Hackers obtained 15 TB of data from 8,000 organizations working with Israel- based company, Voicenter and offered the data online for $1.5 million. Some experts have stipulated the hackers have ties to Iran, but no link has been confirmed.
August 2021 – Data Breaches
A cyberattack on the government of Belarus compromised dozens of police and interior ministry databases. The hack claims to be a part of an attempt to overthrow President Alexander Lukashenko’s regime.
July 2021 – Data Breaches
Estonia stated a Tallinn-based hacker downloaded 286,438 ID photos from the government database, exposing a vulnerability in a platform managed by their Information System Authority (RIA).
A cyberattack gained access to 1 terabyte of data from the Saudi Arabian Oil Company through zero-day exploitation. Hackers are offering to delete the data in exchange for $50 million in cryptocurrency.
June 2021 – Data Breaches
United States Naval Institute (USNI) claimed the tracking data of two NATO ships, the U.K. Royal Navy’s HMS Defender and the Royal Netherlands Navy’s HNLMS Evertsen, was falsified off the coast of a Russian-controlled naval base in the Black Sea. The faked data positioned the two warships at the entrance of a major Russian naval base.
April 2021 – Data Breaches
New York City’s Metropolitan Transportation Authority (MTA) was hacked by Chinese-backed actors but was unable to gain access to user data or information systems.
March 2021 – Data Breaches
Ukraine’s State Security Service announced it had prevented a large-scale attack by Russian FSB hackers attempting to gain access to classified government data.
Chinese government hackers targeted Microsoft’s enterprise email software to steal data from over 30,000 organizations around the world, including government agencies, legislative bodies, law firms, defense contractors, infectious disease researchers, and policy think tanks.
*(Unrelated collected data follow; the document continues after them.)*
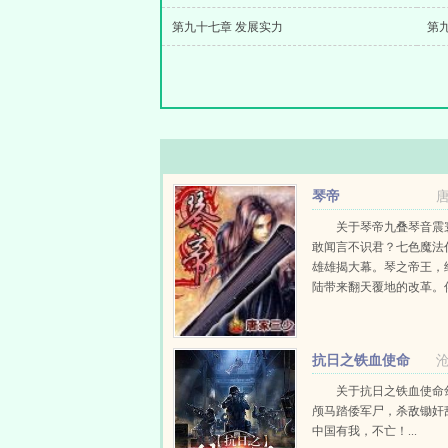
第九十七章 发展实力
第
琴帝
关于琴帝九叠琴音震
敢闻言不识君？七色魔法
雄雄揭大幕。琴之帝王，
陆带来翻天覆地的改革。
古绝今的赤子琴心的出现
魔法师，在碧空海之中悄
生。...
抗日之铁血使命
关于抗日之铁血使命
颅马踏倭军尸，杀敌锄奸
中国有我，不亡！...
February 2021 – Data Breaches
A Portuguese-speaking cyber criminal group accessed computer systems at a division of Oxford University researching COVID-19 vaccines and is suspected to be selling the data they collected to nation-states.
Hackers linked to the Vietnamese government conducted a nearly three-year cyber espionage campaign against human rights advocates in the country by using spyware to infiltrate individuals’ systems, spy on their activity, and exfiltrate data.
January 2021 – Data Breaches
Hackers linked to Hezbollah breached telecom companies, internet service providers, and hosting providers in the US, UK, Egypt, Israel, Lebanon, Jordan, Saudi Arabia, the UAE, and the Palestinian Authority for intelligence gathering and data theft.
Unidentified hackers breached one of the data centers of New Zealand’s central bank.
December 2020 – Data Breaches
On Christmas Eve, hackers hit the Scottish Environment Protection Agency with a ransomware attack. After deciding not to pay the ransom, the hackers published the data that had been stolen.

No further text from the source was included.